REQUIREMENT:
Leave out the lines before the one with "Segment: right heart"; output that line and all remaining lines of the records exactly.

+++ GIVEN INFORMATION

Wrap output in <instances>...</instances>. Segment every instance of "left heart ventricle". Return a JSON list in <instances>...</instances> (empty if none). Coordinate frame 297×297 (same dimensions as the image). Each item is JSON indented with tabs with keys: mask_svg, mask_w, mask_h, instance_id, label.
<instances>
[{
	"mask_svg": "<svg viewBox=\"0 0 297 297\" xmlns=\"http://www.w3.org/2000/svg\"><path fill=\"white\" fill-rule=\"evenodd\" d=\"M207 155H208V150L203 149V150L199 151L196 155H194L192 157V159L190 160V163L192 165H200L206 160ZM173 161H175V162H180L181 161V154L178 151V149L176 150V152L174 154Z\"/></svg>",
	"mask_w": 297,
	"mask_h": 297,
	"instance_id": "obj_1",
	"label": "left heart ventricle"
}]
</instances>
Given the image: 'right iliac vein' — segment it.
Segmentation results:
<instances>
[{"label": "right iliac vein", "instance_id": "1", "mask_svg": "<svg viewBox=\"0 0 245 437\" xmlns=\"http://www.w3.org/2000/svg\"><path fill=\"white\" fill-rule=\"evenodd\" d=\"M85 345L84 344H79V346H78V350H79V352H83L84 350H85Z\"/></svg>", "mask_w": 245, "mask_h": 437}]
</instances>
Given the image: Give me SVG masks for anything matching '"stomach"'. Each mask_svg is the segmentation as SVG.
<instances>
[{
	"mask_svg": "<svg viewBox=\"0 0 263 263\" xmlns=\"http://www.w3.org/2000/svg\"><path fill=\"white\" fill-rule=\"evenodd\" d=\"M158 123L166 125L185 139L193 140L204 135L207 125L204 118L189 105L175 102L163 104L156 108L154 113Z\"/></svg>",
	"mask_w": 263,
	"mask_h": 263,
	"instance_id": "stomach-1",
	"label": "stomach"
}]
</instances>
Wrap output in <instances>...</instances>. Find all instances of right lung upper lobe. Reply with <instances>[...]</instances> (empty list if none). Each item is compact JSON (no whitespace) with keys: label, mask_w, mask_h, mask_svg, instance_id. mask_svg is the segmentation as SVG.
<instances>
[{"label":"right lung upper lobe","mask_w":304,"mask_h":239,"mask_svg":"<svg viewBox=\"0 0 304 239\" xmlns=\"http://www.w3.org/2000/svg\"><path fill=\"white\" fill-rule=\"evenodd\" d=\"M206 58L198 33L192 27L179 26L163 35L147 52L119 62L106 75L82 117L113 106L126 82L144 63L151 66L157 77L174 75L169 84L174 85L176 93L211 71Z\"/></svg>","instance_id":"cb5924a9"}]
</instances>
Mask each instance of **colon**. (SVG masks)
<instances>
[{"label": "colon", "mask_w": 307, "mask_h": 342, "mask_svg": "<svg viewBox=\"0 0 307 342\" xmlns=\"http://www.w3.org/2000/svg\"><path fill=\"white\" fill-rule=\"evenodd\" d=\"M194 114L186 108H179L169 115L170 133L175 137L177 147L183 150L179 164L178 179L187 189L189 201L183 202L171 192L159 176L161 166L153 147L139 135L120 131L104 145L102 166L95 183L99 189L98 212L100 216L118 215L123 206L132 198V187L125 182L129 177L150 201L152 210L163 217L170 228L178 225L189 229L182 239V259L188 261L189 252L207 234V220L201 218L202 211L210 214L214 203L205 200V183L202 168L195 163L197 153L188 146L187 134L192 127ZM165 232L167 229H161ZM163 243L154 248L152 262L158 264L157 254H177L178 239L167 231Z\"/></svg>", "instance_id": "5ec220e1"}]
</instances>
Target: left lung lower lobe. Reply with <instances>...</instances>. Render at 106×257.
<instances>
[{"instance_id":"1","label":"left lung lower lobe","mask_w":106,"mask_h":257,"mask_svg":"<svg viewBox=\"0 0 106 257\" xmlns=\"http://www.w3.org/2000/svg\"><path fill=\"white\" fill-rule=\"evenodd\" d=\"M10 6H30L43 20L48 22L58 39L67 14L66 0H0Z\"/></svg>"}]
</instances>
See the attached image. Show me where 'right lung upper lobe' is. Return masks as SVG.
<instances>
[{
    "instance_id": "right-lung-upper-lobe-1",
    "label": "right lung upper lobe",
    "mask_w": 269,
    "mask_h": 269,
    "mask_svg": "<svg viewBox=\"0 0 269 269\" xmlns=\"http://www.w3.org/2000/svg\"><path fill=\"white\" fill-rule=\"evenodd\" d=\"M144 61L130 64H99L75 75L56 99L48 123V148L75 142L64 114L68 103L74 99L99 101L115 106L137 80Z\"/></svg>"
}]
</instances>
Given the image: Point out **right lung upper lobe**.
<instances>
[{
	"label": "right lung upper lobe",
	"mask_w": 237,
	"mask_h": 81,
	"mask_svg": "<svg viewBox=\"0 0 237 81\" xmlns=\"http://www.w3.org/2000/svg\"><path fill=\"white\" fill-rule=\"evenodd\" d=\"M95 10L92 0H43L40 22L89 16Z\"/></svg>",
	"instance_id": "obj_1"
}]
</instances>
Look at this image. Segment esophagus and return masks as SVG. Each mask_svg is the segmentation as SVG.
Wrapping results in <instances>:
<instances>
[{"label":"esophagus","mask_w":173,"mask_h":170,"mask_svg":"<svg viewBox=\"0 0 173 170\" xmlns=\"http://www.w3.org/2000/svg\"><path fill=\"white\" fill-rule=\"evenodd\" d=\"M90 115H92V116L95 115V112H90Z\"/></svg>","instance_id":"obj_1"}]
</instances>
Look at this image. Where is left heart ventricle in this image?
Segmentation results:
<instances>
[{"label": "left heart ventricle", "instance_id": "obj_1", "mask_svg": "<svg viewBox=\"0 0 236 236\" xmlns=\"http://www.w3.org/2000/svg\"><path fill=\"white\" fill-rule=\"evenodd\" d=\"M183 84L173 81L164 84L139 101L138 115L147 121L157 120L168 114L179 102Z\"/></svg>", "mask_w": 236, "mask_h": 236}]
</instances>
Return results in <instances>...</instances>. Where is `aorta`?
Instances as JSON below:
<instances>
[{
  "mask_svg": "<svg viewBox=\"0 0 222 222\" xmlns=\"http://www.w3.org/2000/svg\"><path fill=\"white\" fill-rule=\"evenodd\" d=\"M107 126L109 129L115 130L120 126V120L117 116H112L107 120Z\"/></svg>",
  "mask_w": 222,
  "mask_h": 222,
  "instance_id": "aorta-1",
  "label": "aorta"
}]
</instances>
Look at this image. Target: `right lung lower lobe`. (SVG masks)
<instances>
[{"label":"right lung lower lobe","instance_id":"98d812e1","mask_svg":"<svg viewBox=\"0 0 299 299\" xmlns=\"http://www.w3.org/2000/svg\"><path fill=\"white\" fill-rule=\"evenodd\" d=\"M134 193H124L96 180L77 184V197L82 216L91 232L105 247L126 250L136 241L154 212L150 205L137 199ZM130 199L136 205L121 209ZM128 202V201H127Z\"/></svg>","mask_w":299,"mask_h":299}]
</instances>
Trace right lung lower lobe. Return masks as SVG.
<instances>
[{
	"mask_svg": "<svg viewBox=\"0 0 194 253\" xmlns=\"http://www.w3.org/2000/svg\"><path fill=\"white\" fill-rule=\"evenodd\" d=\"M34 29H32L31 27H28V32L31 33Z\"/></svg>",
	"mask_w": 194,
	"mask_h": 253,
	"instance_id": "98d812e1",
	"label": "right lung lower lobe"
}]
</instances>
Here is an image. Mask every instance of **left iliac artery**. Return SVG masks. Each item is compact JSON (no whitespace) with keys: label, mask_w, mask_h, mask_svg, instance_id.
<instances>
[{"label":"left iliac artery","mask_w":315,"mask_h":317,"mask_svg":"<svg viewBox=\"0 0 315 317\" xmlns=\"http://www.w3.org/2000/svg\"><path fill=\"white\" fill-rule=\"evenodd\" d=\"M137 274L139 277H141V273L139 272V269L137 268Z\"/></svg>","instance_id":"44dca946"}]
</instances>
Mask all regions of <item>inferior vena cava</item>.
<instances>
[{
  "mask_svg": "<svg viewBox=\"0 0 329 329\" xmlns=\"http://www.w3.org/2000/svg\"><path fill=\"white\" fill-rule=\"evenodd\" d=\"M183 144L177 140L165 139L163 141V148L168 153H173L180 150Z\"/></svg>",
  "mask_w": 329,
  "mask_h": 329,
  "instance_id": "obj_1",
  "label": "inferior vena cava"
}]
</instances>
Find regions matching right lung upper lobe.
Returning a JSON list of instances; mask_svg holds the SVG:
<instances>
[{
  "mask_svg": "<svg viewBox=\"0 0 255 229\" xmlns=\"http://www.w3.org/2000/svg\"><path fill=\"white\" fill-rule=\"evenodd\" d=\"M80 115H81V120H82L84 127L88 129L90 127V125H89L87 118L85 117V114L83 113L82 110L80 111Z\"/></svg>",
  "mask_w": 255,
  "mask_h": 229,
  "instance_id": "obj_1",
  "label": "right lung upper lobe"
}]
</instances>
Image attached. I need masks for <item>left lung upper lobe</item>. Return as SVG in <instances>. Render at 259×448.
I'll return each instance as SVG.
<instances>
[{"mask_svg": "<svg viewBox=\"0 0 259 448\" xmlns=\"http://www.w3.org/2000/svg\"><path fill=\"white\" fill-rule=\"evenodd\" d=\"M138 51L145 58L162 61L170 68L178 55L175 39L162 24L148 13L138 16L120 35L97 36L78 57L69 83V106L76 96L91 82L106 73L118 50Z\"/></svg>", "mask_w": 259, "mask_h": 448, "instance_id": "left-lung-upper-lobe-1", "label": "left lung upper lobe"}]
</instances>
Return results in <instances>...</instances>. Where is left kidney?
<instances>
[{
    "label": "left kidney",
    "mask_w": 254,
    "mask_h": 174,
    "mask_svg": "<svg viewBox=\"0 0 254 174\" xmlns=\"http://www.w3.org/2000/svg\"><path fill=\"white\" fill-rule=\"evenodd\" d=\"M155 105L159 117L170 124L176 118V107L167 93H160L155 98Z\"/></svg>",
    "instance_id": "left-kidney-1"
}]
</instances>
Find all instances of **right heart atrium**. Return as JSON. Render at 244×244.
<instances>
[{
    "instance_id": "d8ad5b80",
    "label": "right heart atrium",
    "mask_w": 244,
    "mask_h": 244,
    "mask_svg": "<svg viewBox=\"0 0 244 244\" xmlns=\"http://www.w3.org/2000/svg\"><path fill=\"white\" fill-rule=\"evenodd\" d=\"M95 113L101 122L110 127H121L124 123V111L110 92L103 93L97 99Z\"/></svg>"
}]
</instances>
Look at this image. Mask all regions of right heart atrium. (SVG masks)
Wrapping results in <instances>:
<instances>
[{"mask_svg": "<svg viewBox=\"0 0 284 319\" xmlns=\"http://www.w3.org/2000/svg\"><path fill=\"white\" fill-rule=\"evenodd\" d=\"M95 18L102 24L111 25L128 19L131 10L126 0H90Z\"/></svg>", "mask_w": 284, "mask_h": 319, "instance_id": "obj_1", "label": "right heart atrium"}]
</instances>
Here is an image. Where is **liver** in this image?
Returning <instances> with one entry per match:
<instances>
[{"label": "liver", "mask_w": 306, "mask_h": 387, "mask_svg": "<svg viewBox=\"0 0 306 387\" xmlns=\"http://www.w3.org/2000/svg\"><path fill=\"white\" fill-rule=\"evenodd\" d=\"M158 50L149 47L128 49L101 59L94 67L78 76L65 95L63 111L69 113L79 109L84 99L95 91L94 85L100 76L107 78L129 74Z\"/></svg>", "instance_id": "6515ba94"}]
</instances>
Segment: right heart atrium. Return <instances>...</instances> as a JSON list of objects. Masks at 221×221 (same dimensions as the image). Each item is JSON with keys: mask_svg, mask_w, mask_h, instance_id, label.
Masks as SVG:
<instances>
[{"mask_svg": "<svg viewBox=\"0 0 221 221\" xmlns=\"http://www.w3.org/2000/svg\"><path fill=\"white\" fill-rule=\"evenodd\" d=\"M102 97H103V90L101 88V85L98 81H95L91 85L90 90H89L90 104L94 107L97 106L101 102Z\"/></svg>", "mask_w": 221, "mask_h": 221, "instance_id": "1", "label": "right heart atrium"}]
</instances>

++++++

WRITTEN ANSWER:
Segment: right heart atrium. Return <instances>...</instances> as a JSON list of objects. Masks at 221×221 (same dimensions as the image). Each item is JSON with keys: mask_svg, mask_w, mask_h, instance_id, label.
Masks as SVG:
<instances>
[{"mask_svg": "<svg viewBox=\"0 0 221 221\" xmlns=\"http://www.w3.org/2000/svg\"><path fill=\"white\" fill-rule=\"evenodd\" d=\"M102 97H103V90L101 88V85L98 81H95L91 85L90 90H89L90 104L94 107L97 106L101 102Z\"/></svg>", "mask_w": 221, "mask_h": 221, "instance_id": "1", "label": "right heart atrium"}]
</instances>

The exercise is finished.